1:11 Praktisch heißt das: Kein Zugriff auf einzelne Eingabefelder, kein Auslesen des Dokuments beim Absenden. Der Wert liegt bereits vor, und zwar in der Form, in der Sie ihn brauchen. Das klingt banal, spart aber überraschend viel Code. Die vier Punkte beschreiben vier Alltagsaufgaben, die in der alten Welt jeweils eigene Handgriffe brauchten. Vorbelegen hieß dort, Attribute zu schreiben.
1:35 Zurücksetzen hieß, Felder einzeln zu leeren. In der neuen Welt ist beides dasselbe: Sie setzen den Zustand. Der letzte Punkt ist der, der sich beim Testen auszahlt — Prüfungen laufen auf Werten und nicht auf Formularfeldern. Sie können also die Prüflogik aufrufen, ohne dass irgendwo ein Browser läuft. Das macht aus einer mühsamen Aufgabe eine gewöhnliche Funktion.
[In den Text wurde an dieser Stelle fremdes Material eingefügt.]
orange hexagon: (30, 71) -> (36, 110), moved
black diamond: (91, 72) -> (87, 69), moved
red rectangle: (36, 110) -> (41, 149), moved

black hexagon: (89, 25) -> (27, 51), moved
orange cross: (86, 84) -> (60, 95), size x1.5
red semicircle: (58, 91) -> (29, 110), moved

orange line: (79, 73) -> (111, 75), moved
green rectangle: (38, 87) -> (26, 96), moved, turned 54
1:57 Das ist die Vorlage, die Sie hunderte Male schreiben werden: Zustand, Bindung, Absendefunktion. Achten Sie auf den Zusatz am Formular-Ereignis. Ohne ihn tut der Browser, was er seit dreißig Jahren tut — er schickt das Formular ab und lädt die Seite neu. In einer Single Page Application bedeutet das: Ihr gesamter Zustand ist weg, die Anwendung startet neu.
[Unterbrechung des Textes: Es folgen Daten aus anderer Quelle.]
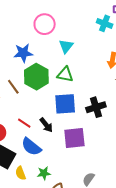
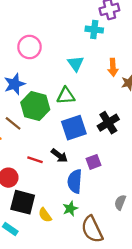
cyan triangle: (66, 46) -> (76, 64), moved
purple square: (74, 138) -> (93, 162), size x0.6
blue semicircle: (31, 147) -> (75, 181), moved, turned 70

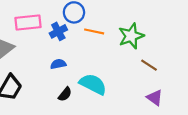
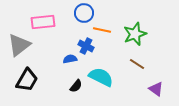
blue cross: (58, 31) -> (86, 46), moved, turned -35
brown line: (149, 65) -> (137, 64), moved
2:18 Es ist der häufigste Anfängerfehler in diesem Bereich, und er sieht aus wie ein Absturz, obwohl der Browser sich völlig korrekt verhält. Der zweite Punkt überrascht viele: Ein Startwert im Markup wird ignoriert. Wenn Sie ein Feld mit einem Wert vorbelegen wollen, gehört der in den Zustand, nicht ins Attribut. Der dritte Punkt ist eine Beobachtung, die man kennen sollte: Der Zustand aktualisiert sich bei jedem Tastenanschlag.
2:44 Das ist meistens genau richtig, kann aber bei aufwendigen Ableitungen spürbar werden — dafür gibt es einen Modifikator, den wir gleich kennenlernen. Und der letzte Punkt ist reines HTML-Wissen, das trotzdem regelmäßig zuschlägt.
Unterschiede zwischen v-bind und v-on gegenüber v-model
2:58 Jetzt sehen wir hinter die Kulissen. Es gibt in Vue eine Direktive, die Ihnen Formulararbeit fast vollständig abnimmt — und sie hat den Ruf, magisch zu sein. Das ist sie nicht. Sie ist eine Abkürzung für zwei Dinge, die Sie beide schon kennen. Wer die Auflösung einmal gesehen hat, versteht danach auch die Fälle, in denen die Abkürzung nicht ausreicht, und weiß sofort, was er stattdessen tun muss.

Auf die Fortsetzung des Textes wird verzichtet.